Diyarbakır Barosu, Afrin’de sürdürülen operasyonda ‘silahların olmadığı bir yol’un aranmasını istedi.

“Afrin’de başlatılan operasyon ve yaşanan çatışmalar kapsamında binlerce insan yaşamını yitirmiştir” denen açıklamada, kent merkezinin göçlerle birlikte 500 bin kişiyi barındığı aktarıldı.

Baro, açıklamasında “Zorunlu göçten dolayı yoğun bir nüfusa sahip Afrin kent merkezine yapılması düşünülen operasyonun hayata geçirilmesi durumunda başta siviller olmak üzere tahmin edilemeyecek düzeyde can kayıplarının yaşanacağı kaçınılmazdır” ifadesini kullandı.

Birleşmiş Milletler Güvenlik Konseyi’nin (BMGK) Suriye’de 30 günlük ateşkes kararı aldığı anlatılan açıklamada, baronun ‘insani, sosyal ve toplumsal tahribatları gözeterek’ her zaman şiddete karşı olduğu kaydedildi.

Diyarbakır Barosu'nun açıklaması şöyle:

Bir yılı aşkın bir süredir Afrin’e yönelik müdahalenin yapılıp yapılmaması hükümet yetkilerinin, siyasi partilerin, Sivil Toplum Kuruluşlarının ve kamuoyunun gündemini işgal etmiştir. Müdahaleye yönelik çekince, eleştiri ve itirazlara rağmen bu tartışmalar, Genelkurmay Başkanlığı’nın yaptığı yazılı açıklama ile 20 Ocak 2018 tarihi itibariyle sıcak ve yoğun çatışmaların yaşandığı bir sürece evrilmiştir.
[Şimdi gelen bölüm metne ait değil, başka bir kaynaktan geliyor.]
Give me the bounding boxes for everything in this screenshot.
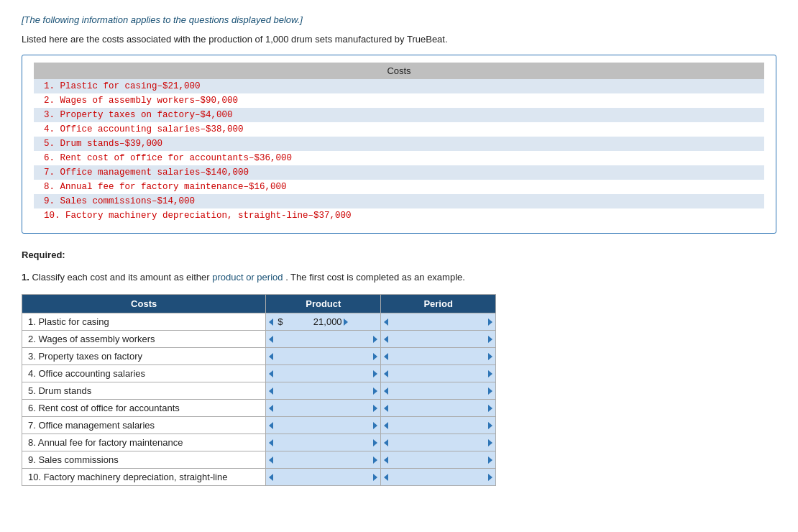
product-input-3[interactable] (275, 351, 372, 362)
product-input-10[interactable] (275, 472, 372, 482)
arrow-right-icon (373, 387, 377, 395)
table-row: 4. Office accounting salaries (22, 365, 496, 382)
arrow-left-icon (269, 405, 273, 412)
product-input-cell-6[interactable] (266, 400, 381, 417)
period-input-6[interactable] (390, 403, 487, 413)
product-input-6[interactable] (275, 403, 372, 413)
table-row: 7. Office management salaries (22, 417, 496, 434)
arrow-right-period-icon (488, 439, 492, 446)
question-text-blue: product or period (212, 272, 283, 283)
product-input-cell-10[interactable] (266, 469, 381, 486)
cost-label-8: 8. Annual fee for factory maintenance (22, 434, 266, 451)
info-box: Costs 1. Plastic for casing–$21,0002. Wa… (22, 55, 776, 234)
arrow-left-period-icon (384, 318, 388, 326)
question-text-black2: . The first cost is completed as an exam… (285, 272, 465, 283)
product-input-1[interactable] (285, 316, 342, 327)
cost-item-5: 5. Drum stands–$39,000 (34, 137, 764, 151)
arrow-right-period-icon (488, 405, 492, 412)
period-input-cell-9[interactable] (381, 451, 496, 469)
arrow-right-icon (373, 370, 377, 377)
arrow-left-period-icon (384, 405, 388, 412)
arrow-right-period-icon (488, 457, 492, 464)
product-input-cell-2[interactable] (266, 331, 381, 348)
arrow-right-icon (373, 439, 377, 446)
arrow-left-icon (269, 457, 273, 464)
arrow-right-icon (373, 422, 377, 429)
period-input-2[interactable] (390, 334, 487, 344)
product-input-cell-3[interactable] (266, 348, 381, 365)
cost-item-4: 4. Office accounting salaries–$38,000 (34, 122, 764, 137)
header-costs: Costs (22, 295, 266, 313)
cost-item-9: 9. Sales commissions–$14,000 (34, 194, 764, 208)
table-row: 1. Plastic for casing$ (22, 313, 496, 331)
product-input-9[interactable] (275, 454, 372, 465)
arrow-left-period-icon (384, 336, 388, 343)
product-input-cell-4[interactable] (266, 365, 381, 382)
period-input-cell-2[interactable] (381, 331, 496, 348)
period-input-10[interactable] (390, 472, 487, 482)
product-input-cell-5[interactable] (266, 382, 381, 400)
cost-label-3: 3. Property taxes on factory (22, 348, 266, 365)
period-input-cell-3[interactable] (381, 348, 496, 365)
cost-item-3: 3. Property taxes on factory–$4,000 (34, 108, 764, 122)
cost-item-1: 1. Plastic for casing–$21,000 (34, 79, 764, 93)
cost-label-6: 6. Rent cost of office for accountants (22, 400, 266, 417)
question-text-black1: Classify each cost and its amount as eit… (32, 272, 209, 283)
period-input-1[interactable] (390, 316, 487, 327)
table-row: 5. Drum stands (22, 382, 496, 400)
cost-item-7: 7. Office management salaries–$140,000 (34, 165, 764, 180)
product-input-cell-9[interactable] (266, 451, 381, 469)
arrow-right-period-icon (488, 336, 492, 343)
cost-label-4: 4. Office accounting salaries (22, 365, 266, 382)
cost-label-9: 9. Sales commissions (22, 451, 266, 469)
product-input-2[interactable] (275, 334, 372, 344)
period-input-cell-4[interactable] (381, 365, 496, 382)
question-1-text: 1. Classify each cost and its amount as … (22, 272, 776, 283)
answer-table: Costs Product Period 1. Plastic for casi… (22, 294, 496, 486)
arrow-left-icon (269, 370, 273, 377)
table-row: 9. Sales commissions (22, 451, 496, 469)
product-input-8[interactable] (275, 437, 372, 448)
product-input-cell-8[interactable] (266, 434, 381, 451)
arrow-left-icon (269, 439, 273, 446)
intro-italic: [The following information applies to th… (22, 14, 776, 25)
period-input-4[interactable] (390, 368, 487, 379)
period-input-cell-7[interactable] (381, 417, 496, 434)
question-number: 1. (22, 272, 29, 283)
intro-main-text: Listed here are the costs associated wit… (22, 34, 776, 45)
period-input-8[interactable] (390, 437, 487, 448)
period-input-3[interactable] (390, 351, 487, 362)
period-input-cell-8[interactable] (381, 434, 496, 451)
costs-info-table: Costs 1. Plastic for casing–$21,0002. Wa… (34, 63, 764, 223)
period-input-5[interactable] (390, 385, 487, 396)
arrow-right-period-icon (488, 353, 492, 360)
product-input-cell-7[interactable] (266, 417, 381, 434)
arrow-right-icon (373, 336, 377, 343)
period-input-9[interactable] (390, 454, 487, 465)
arrow-left-period-icon (384, 422, 388, 429)
arrow-right-period-icon (488, 474, 492, 481)
product-input-4[interactable] (275, 368, 372, 379)
cost-item-6: 6. Rent cost of office for accountants–$… (34, 151, 764, 165)
product-input-cell-1[interactable]: $ (266, 313, 381, 331)
arrow-left-icon (269, 336, 273, 343)
arrow-left-period-icon (384, 474, 388, 481)
period-input-cell-10[interactable] (381, 469, 496, 486)
period-input-cell-6[interactable] (381, 400, 496, 417)
arrow-right-icon (373, 457, 377, 464)
arrow-right-period-icon (488, 422, 492, 429)
product-input-7[interactable] (275, 420, 372, 431)
period-input-7[interactable] (390, 420, 487, 431)
arrow-left-period-icon (384, 353, 388, 360)
arrow-right-period-icon (488, 370, 492, 377)
arrow-left-icon (269, 422, 273, 429)
product-input-5[interactable] (275, 385, 372, 396)
period-input-cell-1[interactable] (381, 313, 496, 331)
arrow-left-icon (269, 318, 273, 326)
period-input-cell-5[interactable] (381, 382, 496, 400)
arrow-left-period-icon (384, 439, 388, 446)
table-row: 6. Rent cost of office for accountants (22, 400, 496, 417)
dollar-sign: $ (278, 316, 283, 327)
arrow-right-icon (373, 405, 377, 412)
cost-label-2: 2. Wages of assembly workers (22, 331, 266, 348)
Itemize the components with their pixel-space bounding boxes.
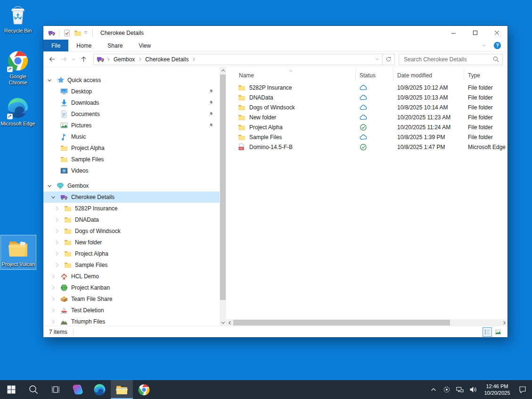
taskbar-copilot-button[interactable] (66, 380, 89, 399)
desktop-icon-microsoft-edge[interactable]: Microsoft Edge (0, 95, 35, 127)
action-center-icon[interactable] (517, 384, 528, 395)
chevron-right-icon[interactable] (54, 205, 60, 212)
file-row-5282p-insurance[interactable]: 5282P Insurance10/8/2025 10:12 AMFile fo… (226, 83, 507, 92)
maximize-button[interactable] (464, 26, 486, 40)
chevron-right-icon[interactable] (54, 250, 60, 257)
up-arrow-icon[interactable] (80, 56, 87, 63)
nav-item-downloads[interactable]: Downloads (43, 97, 220, 108)
details-view-button[interactable] (483, 327, 492, 337)
file-row-sample-files[interactable]: Sample Files10/8/2025 1:39 PMFile folder (226, 132, 507, 142)
nav-item-quick-access[interactable]: Quick access (43, 75, 220, 86)
taskbar-clock[interactable]: 12:46 PM 10/20/2025 (482, 383, 512, 396)
scrollbar-thumb[interactable] (220, 75, 226, 300)
ribbon-tab-view[interactable]: View (131, 40, 159, 51)
chevron-right-icon[interactable] (54, 262, 60, 268)
nav-item-music[interactable]: Music (43, 131, 220, 142)
nav-item-videos[interactable]: Videos (43, 165, 220, 176)
close-button[interactable] (486, 26, 507, 40)
file-row-dnadata[interactable]: DNAData10/8/2025 10:13 AMFile folder (226, 92, 507, 102)
search-input[interactable] (404, 56, 492, 63)
minimize-button[interactable] (442, 26, 464, 40)
nav-item-gembox[interactable]: Gembox (43, 180, 220, 191)
scroll-right-arrow-icon[interactable] (501, 319, 507, 326)
chevron-right-icon[interactable] (54, 228, 60, 234)
file-row-dogs-of-windsock[interactable]: Dogs of Windsock10/8/2025 10:14 AMFile f… (226, 102, 507, 112)
refresh-icon[interactable] (383, 54, 395, 65)
chevron-right-icon[interactable] (50, 273, 57, 280)
ribbon-tab-home[interactable]: Home (68, 40, 99, 51)
nav-item-project-kanban[interactable]: Project Kanban (43, 282, 220, 293)
tray-utility-icon[interactable] (442, 385, 451, 394)
nav-item-project-alpha[interactable]: Project Alpha (43, 248, 220, 259)
search-icon[interactable] (492, 56, 499, 63)
taskbar-start-button[interactable] (0, 380, 22, 399)
nav-item-sample-files[interactable]: Sample Files (43, 154, 220, 165)
new-folder-icon[interactable] (74, 29, 82, 37)
nav-item-team-file-share[interactable]: Team File Share (43, 293, 220, 305)
nav-item-pictures[interactable]: Pictures (43, 120, 220, 131)
chevron-right-icon[interactable] (54, 216, 60, 223)
ribbon-tab-share[interactable]: Share (99, 40, 131, 51)
expand-ribbon-chevron-icon[interactable] (481, 43, 486, 48)
breadcrumb-item-cherokee-details[interactable]: Cherokee Details (144, 56, 190, 63)
nav-item-test-deletion[interactable]: Test Deletion (43, 305, 220, 316)
window-titlebar[interactable]: Cherokee Details (43, 26, 507, 40)
properties-check-icon[interactable] (63, 29, 71, 37)
column-header-date-modified[interactable]: Date modified (393, 68, 464, 81)
taskbar-file-explorer-button[interactable] (111, 380, 133, 399)
nav-item-dnadata[interactable]: DNAData (43, 214, 220, 225)
nav-item-hcl-demo[interactable]: HCL Demo (43, 271, 220, 282)
thumbnails-view-button[interactable] (493, 327, 503, 337)
breadcrumb-chevron-icon[interactable] (137, 57, 143, 62)
chevron-right-icon[interactable] (50, 318, 57, 325)
breadcrumb-chevron-icon[interactable] (191, 57, 196, 62)
nav-item-project-alpha[interactable]: Project Alpha (43, 142, 220, 154)
scroll-up-arrow-icon[interactable] (220, 67, 226, 74)
column-header-type[interactable]: Type (464, 68, 507, 81)
horizontal-scrollbar[interactable] (226, 319, 507, 326)
desktop-icon-google-chrome[interactable]: Google Chrome (0, 48, 35, 86)
chevron-down-icon[interactable] (50, 194, 57, 200)
taskbar-edge-button[interactable] (89, 380, 111, 399)
ribbon-tab-file[interactable]: File (43, 40, 68, 51)
column-header-status[interactable]: Status (356, 68, 393, 81)
breadcrumb-chevron-icon[interactable] (106, 57, 111, 62)
chevron-right-icon[interactable] (54, 239, 60, 246)
taskbar-chrome-button[interactable] (133, 380, 155, 399)
tray-network-icon[interactable] (456, 385, 464, 394)
scroll-down-arrow-icon[interactable] (220, 319, 226, 326)
address-bar[interactable]: GemboxCherokee Details (93, 54, 383, 65)
forward-arrow-icon[interactable] (60, 56, 67, 63)
file-row-project-alpha[interactable]: Project Alpha10/20/2025 11:24 AMFile fol… (226, 122, 507, 132)
nav-item-triumph-files[interactable]: Triumph Files (43, 316, 220, 326)
nav-item-cherokee-details[interactable]: Cherokee Details (43, 191, 220, 203)
recent-locations-chevron-icon[interactable] (70, 56, 77, 63)
scroll-left-arrow-icon[interactable] (226, 319, 233, 326)
nav-item-5282p-insurance[interactable]: 5282P Insurance (43, 203, 220, 214)
taskbar-search-button[interactable] (22, 380, 44, 399)
taskbar-task-view-button[interactable] (44, 380, 66, 399)
nav-item-dogs-of-windsock[interactable]: Dogs of Windsock (43, 225, 220, 237)
nav-vertical-scrollbar[interactable] (220, 67, 226, 326)
file-row-new-folder[interactable]: New folder10/20/2025 11:23 AMFile folder (226, 112, 507, 122)
search-box[interactable] (399, 54, 503, 65)
chevron-right-icon[interactable] (50, 296, 57, 302)
breadcrumb-item-gembox[interactable]: Gembox (112, 56, 136, 63)
chevron-down-icon[interactable] (46, 183, 53, 189)
chevron-right-icon[interactable] (50, 284, 57, 291)
chevron-down-icon[interactable] (46, 77, 53, 83)
column-header-name[interactable]: Name (226, 68, 356, 81)
desktop-icon-recycle-bin[interactable]: Recycle Bin (0, 2, 35, 34)
qat-customize-chevron-icon[interactable] (83, 30, 89, 36)
nav-item-documents[interactable]: Documents (43, 108, 220, 120)
chevron-right-icon[interactable] (50, 307, 57, 314)
scrollbar-thumb[interactable] (233, 320, 450, 325)
nav-item-new-folder[interactable]: New folder (43, 237, 220, 248)
desktop-icon-project-vulcan[interactable]: Project Vulcan (1, 235, 36, 269)
tray-hidden-icons-icon[interactable] (429, 385, 438, 394)
file-row-domino-14-5-f-b[interactable]: PDFDomino-14.5-F-B10/8/2025 1:47 PMMicro… (226, 142, 507, 152)
back-arrow-icon[interactable] (48, 56, 56, 63)
address-dropdown-chevron-icon[interactable] (372, 54, 382, 65)
nav-item-sample-files[interactable]: Sample Files (43, 259, 220, 271)
help-icon[interactable]: ? (493, 42, 501, 50)
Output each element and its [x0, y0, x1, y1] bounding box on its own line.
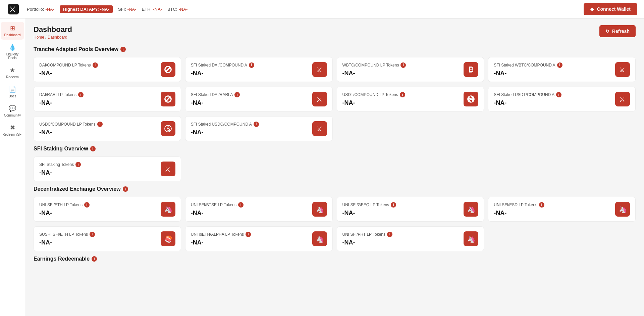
uni-sfi-eth-info-icon[interactable]: i [84, 202, 90, 208]
sfi-staking-row: SFI Staking Tokens i -NA- ⚔ [34, 156, 636, 181]
dex-section-header: Decentralized Exchange Overview i [34, 186, 636, 192]
card-sfi-staking-tokens: SFI Staking Tokens i -NA- ⚔ [34, 156, 181, 181]
uni-sfi-esd-info-icon[interactable]: i [539, 202, 544, 208]
earnings-section-header: Earnings Redeemable i [34, 256, 636, 262]
card-dai-rari-lp: DAI/RARI LP Tokens i -NA- [34, 87, 181, 111]
logo: ⚔ [7, 2, 20, 16]
sfi-usdt-info-icon[interactable]: i [556, 92, 561, 97]
dai-compound-info-icon[interactable]: i [93, 62, 98, 68]
sidebar-item-docs[interactable]: 📄 Docs [1, 83, 24, 101]
card-uni-sfi-btse-lp: UNI SFI/BTSE LP Tokens i -NA- 🦄 [185, 197, 333, 222]
card-uni-sfi-eth-lp: UNI SFI/ETH LP Tokens i -NA- 🦄 [34, 197, 181, 222]
sidebar-label-liquidity: Liquidity Pools [2, 52, 23, 60]
card-dai-compound-lp: DAI/COMPOUND LP Tokens i -NA- [34, 57, 181, 82]
uni-ibeth-info-icon[interactable]: i [246, 232, 251, 237]
sfi-wbtc-info-icon[interactable]: i [557, 62, 562, 68]
sfi-dai-rari-info-icon[interactable]: i [234, 92, 240, 97]
card-usdt-compound-lp: USDT/COMPOUND LP Tokens i -NA- [337, 87, 484, 111]
x-square-icon: ✖ [10, 124, 15, 131]
sfi-icon-3: ⚔ [312, 92, 327, 106]
svg-text:🦄: 🦄 [467, 206, 475, 214]
file-icon: 📄 [9, 86, 16, 93]
sfi-dai-compound-info-icon[interactable]: i [249, 62, 254, 68]
chat-icon: 💬 [9, 105, 16, 112]
svg-text:🦄: 🦄 [316, 206, 324, 214]
svg-text:🦄: 🦄 [467, 235, 475, 243]
sidebar-item-community[interactable]: 💬 Community [1, 102, 24, 120]
dex-row-2: SUSHI SFI/ETH LP Tokens i -NA- 🍣 UNI ibE… [34, 226, 636, 251]
card-usdc-compound-lp: USDC/COMPOUND LP Tokens i -NA- [34, 116, 181, 141]
wbtc-compound-info-icon[interactable]: i [400, 62, 406, 68]
card-uni-sfi-geeq-lp: UNI SFI/GEEQ LP Tokens i -NA- 🦄 [337, 197, 484, 222]
card-sfi-staked-dai-compound-a: SFI Staked DAI/COMPOUND A i -NA- ⚔ [185, 57, 333, 82]
sfi-staking-tokens-info-icon[interactable]: i [75, 162, 81, 167]
content-area: Dashboard Home / Dashboard ↻ Refresh Tra… [25, 18, 644, 316]
btc-value: -NA- [179, 7, 188, 12]
sfi-value: -NA- [127, 7, 137, 12]
page-header: Dashboard Home / Dashboard ↻ Refresh [34, 25, 636, 40]
card-uni-sfi-esd-lp: UNI SFI/ESD LP Tokens i -NA- 🦄 [488, 197, 636, 222]
sfi-usdc-info-icon[interactable]: i [254, 122, 259, 127]
dai-icon [161, 62, 175, 77]
sidebar-item-redeem[interactable]: ★ Redeem [1, 64, 24, 82]
droplet-icon: 💧 [9, 44, 16, 51]
page-title-block: Dashboard Home / Dashboard [34, 25, 72, 40]
tranche-section-header: Tranche Adapted Pools Overview i [34, 46, 636, 52]
usdc-compound-info-icon[interactable]: i [97, 122, 103, 127]
diamond-icon: ◆ [590, 6, 594, 12]
star-icon: ★ [10, 66, 15, 74]
top-bar-stats: Portfolio: -NA- Highest DAI APY: -NA- SF… [27, 5, 577, 13]
svg-text:⚔: ⚔ [316, 125, 322, 133]
uni-icon-4: 🦄 [615, 202, 630, 217]
svg-text:🍣: 🍣 [164, 235, 172, 243]
svg-text:🦄: 🦄 [619, 206, 627, 214]
sfi-stat: SFI: -NA- [118, 7, 137, 12]
sushi-sfi-eth-info-icon[interactable]: i [90, 232, 95, 237]
usdt-compound-info-icon[interactable]: i [400, 92, 405, 97]
refresh-button[interactable]: ↻ Refresh [599, 25, 636, 37]
connect-wallet-button[interactable]: ◆ Connect Wallet [584, 3, 637, 15]
sidebar: ⊞ Dashboard 💧 Liquidity Pools ★ Redeem 📄… [0, 18, 25, 316]
dex-row-1: UNI SFI/ETH LP Tokens i -NA- 🦄 UNI SFI/B… [34, 197, 636, 222]
dai-icon-2 [161, 92, 175, 106]
svg-text:🦄: 🦄 [316, 235, 324, 243]
sfi-staking-icon: ⚔ [161, 162, 175, 176]
sidebar-item-dashboard[interactable]: ⊞ Dashboard [1, 22, 24, 40]
btc-label: BTC: [167, 7, 177, 12]
svg-text:⚔: ⚔ [619, 96, 625, 103]
uni-sfi-prt-info-icon[interactable]: i [387, 232, 392, 237]
portfolio-stat: Portfolio: -NA- [27, 7, 54, 12]
sidebar-label-redeem: Redeem [6, 75, 19, 79]
earnings-info-icon[interactable]: i [92, 256, 97, 262]
uni-icon-1: 🦄 [161, 202, 175, 217]
sfi-label: SFI: [118, 7, 126, 12]
uni-icon-5: 🦄 [312, 231, 327, 246]
uni-sfi-btse-info-icon[interactable]: i [238, 202, 244, 208]
card-uni-ibeth-alpha-lp: UNI ibETH/ALPHA LP Tokens i -NA- 🦄 [185, 226, 333, 251]
usdt-icon [464, 92, 478, 106]
svg-text:⚔: ⚔ [165, 166, 171, 173]
sfi-icon-5: ⚔ [312, 121, 327, 136]
main-layout: ⊞ Dashboard 💧 Liquidity Pools ★ Redeem 📄… [0, 18, 644, 316]
tranche-row-2: DAI/RARI LP Tokens i -NA- SFI Staked DAI… [34, 87, 636, 111]
refresh-icon: ↻ [605, 29, 609, 34]
top-bar: ⚔ Portfolio: -NA- Highest DAI APY: -NA- … [0, 0, 644, 18]
card-sfi-staked-dai-rari-a: SFI Staked DAI/RARI A i -NA- ⚔ [185, 87, 333, 111]
eth-stat: ETH: -NA- [142, 7, 162, 12]
card-sfi-staked-usdt-compound-a: SFI Staked USDT/COMPOUND A i -NA- ⚔ [488, 87, 636, 111]
dex-info-icon[interactable]: i [123, 186, 128, 192]
sushi-icon: 🍣 [161, 231, 175, 246]
svg-text:⚔: ⚔ [619, 66, 625, 74]
sidebar-label-community: Community [4, 114, 21, 117]
sidebar-item-redeem-rsfi[interactable]: ✖ Redeem rSFI [1, 121, 24, 139]
card-sushi-sfi-eth-lp: SUSHI SFI/ETH LP Tokens i -NA- 🍣 [34, 226, 181, 251]
card-sfi-staked-usdc-compound-a: SFI Staked USDC/COMPOUND A i -NA- ⚔ [185, 116, 333, 141]
tranche-info-icon[interactable]: i [120, 47, 126, 52]
dai-rari-info-icon[interactable]: i [78, 92, 84, 97]
sidebar-item-liquidity[interactable]: 💧 Liquidity Pools [1, 41, 24, 62]
sfi-staking-info-icon[interactable]: i [90, 146, 96, 151]
tranche-row-1: DAI/COMPOUND LP Tokens i -NA- SFI Staked… [34, 57, 636, 82]
usdc-icon [161, 121, 175, 136]
page-title: Dashboard [34, 25, 72, 34]
uni-sfi-geeq-info-icon[interactable]: i [391, 202, 396, 208]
Suriye’deki iç savaş yedi yıldır tüm ağırlığıyla devam etmektedir. Yaşanan bu iç savaşta şimdiye kadar 500 bin kişinin hayatını kaybettiği, 6,5 milyon insanın ise zorunlu göçe tabi tutularak açlık ve sefaletle karşı karşıya kaldığı acı bir gerçek olarak karşımızda durmaktadır. Uluslararası kamuoyu ile dünya siyasetinde etkili ve güçlü olan devlet ve Uluslararası Örgütler, Suriye’de yaşanan bu iç savaş karşısında, savaşı ve çatışmaları sonlandırmaya yönelik girişimler de bulunmak yerine, kendi stratejik çıkarları doğrultusunda politikalar geliştirmişlerdir. Bu sebeple süreç içerisinde çözüm adına atılan adımlar ve geliştirilmeye çalışılan politikalar sonuçsuz kalmıştır.

20 Ocak 2018 tarihinden bugüne Afrin’de başlatılan operasyon ve yaşanan çatışmalar kapsamında binlerce insan yaşamını yitirmiştir. Önemle belirtmek gerekir ki,  Afrin güvenli bir bölge olması sebebiyle, Afrin halkının yanı sıra Afrin’e göç etmek zorunda kalan onbinlerce Suriye vatandaşının sığındığı bir yerleşim alanıdır.  Afrin kent merkezinin 500 bin civarında bir nüfusa ev sahipliği yaptığı tahmin edilmektedir. Zorunlu göçten dolayı yoğun bir nüfusa sahip Afrin kent merkezine yapılması düşünülen operasyonun hayata geçirilmesi durumunda başta siviller olmak üzere tahmin edilemeyecek düzeyde can kayıplarının yaşanacağı kaçınılmazdır.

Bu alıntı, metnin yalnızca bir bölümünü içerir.